▶ [EXERCISE AIM]: Pictures are to be dropped from the copy. Retype the listing exactly.

▶ [INFORMATION SHOWN]:
______

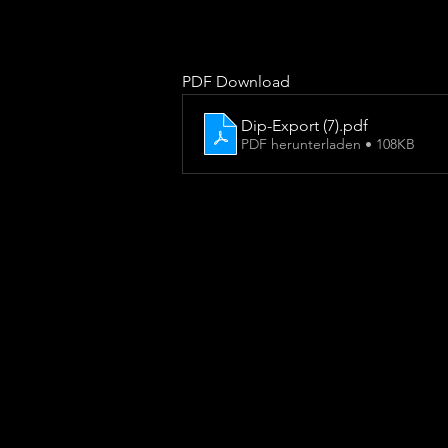
PDF Download 
Dip-Export (7)
.pdf
PDF herunterladen • 108KB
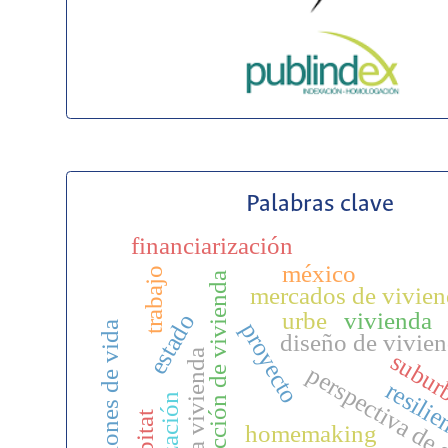
Palabras clave
financiarización
méxico
trabajo
construcción de vivienda
mercados de vivien
urbe
vivienda
estado
proyecto
condiciones de vida
diseño de vivie
acceso a vivienda
subur
perspectiva de
resilie
hábitat
homemaking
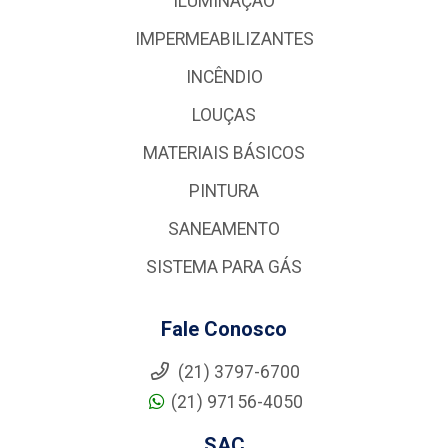
ILUMINAÇÃO
IMPERMEABILIZANTES
INCÊNDIO
LOUÇAS
MATERIAIS BÁSICOS
PINTURA
SANEAMENTO
SISTEMA PARA GÁS
Fale Conosco
(21) 3797-6700
(21) 97156-4050
SAC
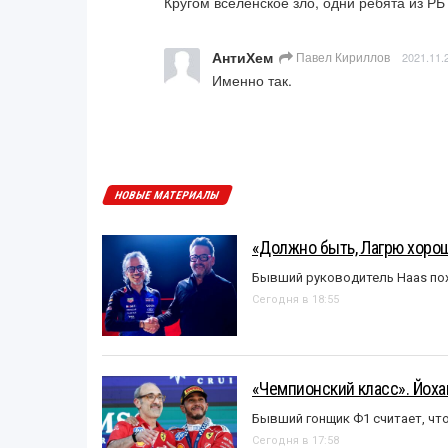
Кругом вселенское зло, одни ребята из РБ
АнтиХем
Павел Кириллов
2021.11.
Именно так.
НОВЫЕ МАТЕРИАЛЫ
«Должно быть, Лагрю хорош
Бывший руководитель Haas пох
Сегодня в 18:55
«Чемпионский класс». Йох
Бывший гонщик Ф1 считает, что
Сегодня в 17:58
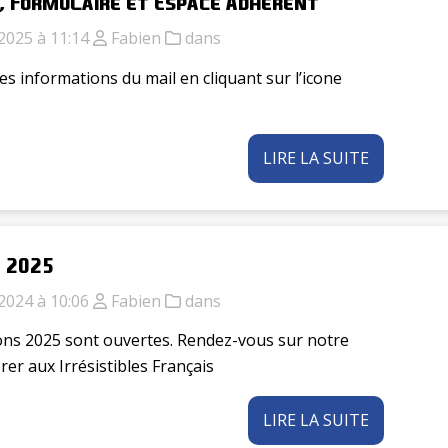
, Formulaire et Espace Adhérent
2025 à 11:14
Fabien
dans
es informations du mail en cliquant sur l’icone
LIRE LA SUITE
 2025
2024 à 10:06
Fabien
dans
ons 2025 sont ouvertes. Rendez-vous sur notre
rer aux Irrésistibles Français
LIRE LA SUITE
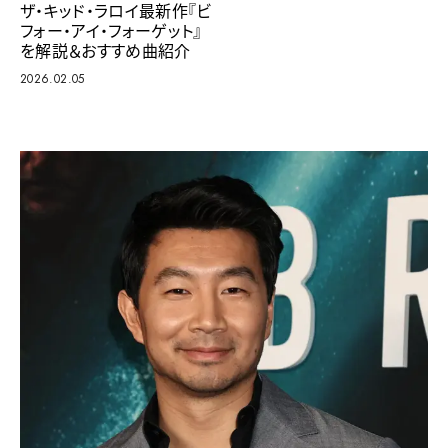
ザ・キッド・ラロイ最新作『ビ
フォー・アイ・フォーゲット』
を解説＆おすすめ曲紹介
2026.02.05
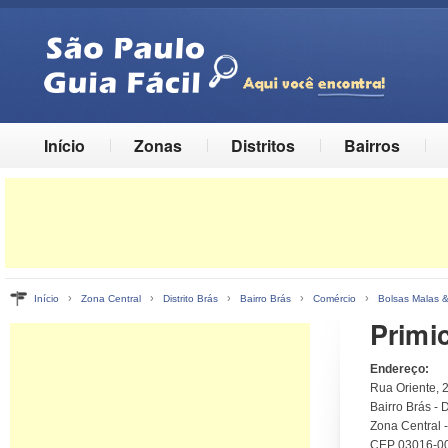
Início
Zonas
Distritos
Bairros
›
›
›
›
›
Início
Zona Central
Distrito Brás
Bairro Brás
Comércio
Bolsas Malas &
Primic
Endereço:
Rua Oriente, 
Bairro Brás - D
Zona Central 
CEP 03016-0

______

▶ [SOLUTION FOR THIS TASK]:
PDF Download 
Dip-Export (7)
.pdf
PDF herunterladen • 108KB
Palabras clave
financiarización
méxico
trabajo
construcción de vivienda
mercados de vivien
urbe
vivienda
estado
proyecto
condiciones de vida
diseño de vivie
acceso a vivienda
subur
perspectiva de
resilie
hábitat
homemaking
ILUMINAÇÃO
IMPERMEABILIZANTES
INCÊNDIO
LOUÇAS
MATERIAIS BÁSICOS
PINTURA
SANEAMENTO
SISTEMA PARA GÁS
Fale Conosco
(21) 3797-6700
(21) 97156-4050
SAC
Кругом вселенское зло, одни ребята из РБ
АнтиХем
Павел Кириллов
2021.11.
Именно так.
НОВЫЕ МАТЕРИАЛЫ
«Должно быть, Лагрю хорош
Бывший руководитель Haas пох
Сегодня в 18:55
«Чемпионский класс». Йох
Бывший гонщик Ф1 считает, что
Сегодня в 17:58
, Formulaire et Espace Adhérent
2025 à 11:14
Fabien
dans
es informations du mail en cliquant sur l’icone
LIRE LA SUITE
 2025
2024 à 10:06
Fabien
dans
ons 2025 sont ouvertes. Rendez-vous sur notre
rer aux Irrésistibles Français
LIRE LA SUITE
ザ・キッド・ラロイ最新作『ビ
フォー・アイ・フォーゲット』
を解説＆おすすめ曲紹介
2026.02.05
Início
Zonas
Distritos
Bairros
›
›
›
›
›
Início
Zona Central
Distrito Brás
Bairro Brás
Comércio
Bolsas Malas &
Primic
Endereço:
Rua Oriente, 
Bairro Brás - D
Zona Central 
CEP 03016-0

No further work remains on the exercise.